Nome
do Filme : “Lucky”
Titulo
Inglês : “Lucky”
Titulo
Português : “Lucky”
Ano
: 2017
Duração
: 88 minutos
Género
: Drama
Realização
: John Carroll Lynch
Produção
: Danielle Renfrew Behrens
Elenco
: Harry Dean Stanton, David Lynch, Ron Livingston, Tom Skerritt, Beth
Grant, Ed Begley Jr., James Darren, Barry Shabaka Henley, Amy Claire,
Yvonne Huff, Hugo Armstrong, Bertila Damas, Ana Mercedes, Sarah Cook,
Ulysses Olmedo, Mikey Kampmann.
História
: Lucky, de 90 anos, vive numa pequena cidade do Texas. Os seus dias
seguem iguais, com a constante repetição das rotinas.
Comentário
: Trata-se de um filme simples que funciona como uma última
homenagem ao grande actor Harry Dean Stanton, aqui no seu último
grande papel, já que viria a falecer alguns meses depois. Com este
filme, o actor faz ainda uma reflexão sobre a sua vida, onde o seu
personagem é um pouquinho o espelho dele mesmo. Nesta fita, Harry
Dean Stanton representa-se a ele mesmo e o resultado são oitenta
minutos de cenas interessantes mas que não têm grande relevância,
ou pelo menos aparentemente. Aqui o foco está em acompanhar o
quotidiano deste personagem, as suas conversas com os restantes
personagens, testemunharmos algumas situações engraçadas e outras
bastante curiosas. Eu gostei de ter revisto David Lynch e Tom
Skerritt, dois verdadeiros senhores, tal como Stanton, os três a
fazer cinema. Para mim, o momento mais alto do filme é aquela longa
conversa que o protagonista tem com o personagem de Skerritt sobre a
guerra, a ser verdade aquilo e até dá para chorar, de tão chocante
e emocionante. Temos também direito a algumas piadas pelo meio, mas
nada que afecte o clima de dramatismo quase sempre presente. O filme
vale por tudo isto, mas vive essencialmente devido a Harry Dean
Staton, é ele a grande estrela e o principal pilar desta fita. É
lamentável que o actor que viveu este personagem não tenha sido
reconhecido com uma nomeação ao oscar deste ano, em vez disso,
temos a mesma merda do costume, é só interesses.
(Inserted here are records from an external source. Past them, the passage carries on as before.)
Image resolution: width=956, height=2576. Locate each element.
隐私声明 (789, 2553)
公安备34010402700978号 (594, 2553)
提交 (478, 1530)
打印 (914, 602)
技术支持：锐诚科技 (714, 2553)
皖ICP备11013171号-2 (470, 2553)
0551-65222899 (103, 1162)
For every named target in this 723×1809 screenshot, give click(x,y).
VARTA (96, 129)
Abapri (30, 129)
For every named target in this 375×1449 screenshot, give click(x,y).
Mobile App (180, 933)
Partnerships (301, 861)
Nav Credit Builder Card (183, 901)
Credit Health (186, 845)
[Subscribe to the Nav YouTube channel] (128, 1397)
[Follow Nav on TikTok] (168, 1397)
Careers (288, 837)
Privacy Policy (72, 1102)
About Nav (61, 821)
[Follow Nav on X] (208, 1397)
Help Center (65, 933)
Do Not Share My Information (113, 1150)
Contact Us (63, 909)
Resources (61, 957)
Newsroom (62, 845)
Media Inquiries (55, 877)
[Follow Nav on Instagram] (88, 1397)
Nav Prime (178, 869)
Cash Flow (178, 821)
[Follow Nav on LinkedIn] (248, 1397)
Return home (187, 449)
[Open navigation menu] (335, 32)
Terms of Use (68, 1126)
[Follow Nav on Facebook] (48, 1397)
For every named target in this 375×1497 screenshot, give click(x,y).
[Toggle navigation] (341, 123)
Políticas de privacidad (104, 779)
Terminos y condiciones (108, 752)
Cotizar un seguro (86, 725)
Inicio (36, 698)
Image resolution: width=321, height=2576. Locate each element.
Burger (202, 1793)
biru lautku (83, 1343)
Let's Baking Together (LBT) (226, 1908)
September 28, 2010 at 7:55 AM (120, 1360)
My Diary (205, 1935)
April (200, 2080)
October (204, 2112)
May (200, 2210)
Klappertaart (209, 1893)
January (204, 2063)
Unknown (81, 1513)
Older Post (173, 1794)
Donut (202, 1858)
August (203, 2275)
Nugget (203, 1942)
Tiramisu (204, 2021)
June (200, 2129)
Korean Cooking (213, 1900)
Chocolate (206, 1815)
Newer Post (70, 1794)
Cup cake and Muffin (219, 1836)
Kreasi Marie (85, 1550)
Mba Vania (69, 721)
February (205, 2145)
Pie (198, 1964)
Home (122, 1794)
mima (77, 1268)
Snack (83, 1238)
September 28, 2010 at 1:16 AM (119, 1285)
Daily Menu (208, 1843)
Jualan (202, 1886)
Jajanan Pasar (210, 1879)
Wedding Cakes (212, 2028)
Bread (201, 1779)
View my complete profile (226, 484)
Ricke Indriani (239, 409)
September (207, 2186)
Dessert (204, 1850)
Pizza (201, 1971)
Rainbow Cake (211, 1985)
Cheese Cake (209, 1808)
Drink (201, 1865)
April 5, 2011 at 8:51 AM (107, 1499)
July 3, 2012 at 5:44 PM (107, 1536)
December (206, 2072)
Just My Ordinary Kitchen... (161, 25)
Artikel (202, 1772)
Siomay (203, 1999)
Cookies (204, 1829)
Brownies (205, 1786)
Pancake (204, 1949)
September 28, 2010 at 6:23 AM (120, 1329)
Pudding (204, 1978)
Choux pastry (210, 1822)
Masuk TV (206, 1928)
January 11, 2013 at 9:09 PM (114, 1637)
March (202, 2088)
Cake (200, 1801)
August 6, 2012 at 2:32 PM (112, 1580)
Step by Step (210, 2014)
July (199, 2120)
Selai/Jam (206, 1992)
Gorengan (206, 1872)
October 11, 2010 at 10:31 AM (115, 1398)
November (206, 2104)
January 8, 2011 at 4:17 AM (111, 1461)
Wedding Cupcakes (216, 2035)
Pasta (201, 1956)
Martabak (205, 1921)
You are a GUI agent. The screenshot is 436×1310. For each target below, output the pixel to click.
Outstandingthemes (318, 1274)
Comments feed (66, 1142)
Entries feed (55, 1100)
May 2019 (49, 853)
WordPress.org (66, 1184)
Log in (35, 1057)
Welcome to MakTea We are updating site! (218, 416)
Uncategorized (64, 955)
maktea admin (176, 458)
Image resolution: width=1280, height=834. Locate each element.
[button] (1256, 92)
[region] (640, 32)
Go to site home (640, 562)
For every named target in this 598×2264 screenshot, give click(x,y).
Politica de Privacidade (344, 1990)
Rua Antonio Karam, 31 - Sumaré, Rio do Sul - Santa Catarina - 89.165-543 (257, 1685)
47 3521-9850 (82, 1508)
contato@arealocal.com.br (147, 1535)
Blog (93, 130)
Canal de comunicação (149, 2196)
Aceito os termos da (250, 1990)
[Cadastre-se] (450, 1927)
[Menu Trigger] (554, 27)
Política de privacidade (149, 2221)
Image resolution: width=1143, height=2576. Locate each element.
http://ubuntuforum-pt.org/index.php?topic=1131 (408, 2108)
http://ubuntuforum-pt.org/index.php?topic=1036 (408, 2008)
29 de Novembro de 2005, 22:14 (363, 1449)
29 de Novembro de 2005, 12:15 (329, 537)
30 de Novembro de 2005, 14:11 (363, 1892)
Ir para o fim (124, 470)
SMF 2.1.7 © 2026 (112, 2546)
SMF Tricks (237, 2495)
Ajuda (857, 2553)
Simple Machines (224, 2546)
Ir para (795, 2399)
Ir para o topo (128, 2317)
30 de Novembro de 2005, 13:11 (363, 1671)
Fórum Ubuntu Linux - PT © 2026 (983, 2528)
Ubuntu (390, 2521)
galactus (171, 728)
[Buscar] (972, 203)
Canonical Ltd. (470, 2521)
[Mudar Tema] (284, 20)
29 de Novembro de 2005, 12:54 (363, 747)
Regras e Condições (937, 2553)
Deste filme
pode-se tirar algumas mensagens. O filme possui referências a outro
grande trabalho do actor, de nome “Paris, Texas”. Também gostei
da banda sonora e daquela sequência da festa de aniversário do
menino, onde podemos contar com uma canção cantada pelo próprio
Harry Dean Staton, que verdadeiro senhor, que descanse em paz.